* _THE PROBLEM_
Please write out exactly the lines that begin at the line containing "Ankündigungen" and run to the end of the records.
------ INPUT RECORDS ------
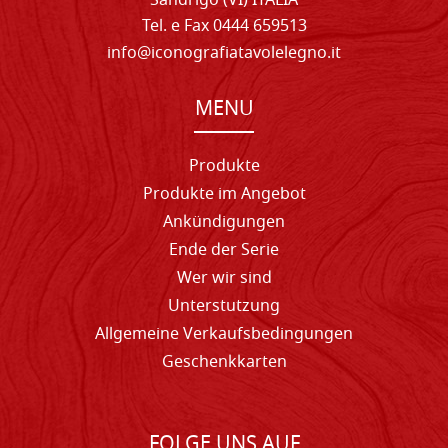
Sandrigo (VI) ITALIA
Tel. e Fax 0444 659513
info@iconografiatavolelegno.it
MENU
Produkte
Produkte im Angebot
Ankündigungen
Ende der Serie
Wer wir sind
Unterstutzung
Allgemeine Verkaufsbedingungen
Geschenkkarten
FOLGE UNS AUF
------
* _YOUR RESPONSE_
Ankündigungen
Ende der Serie
Wer wir sind
Unterstutzung
Allgemeine Verkaufsbedingungen
Geschenkkarten
FOLGE UNS AUF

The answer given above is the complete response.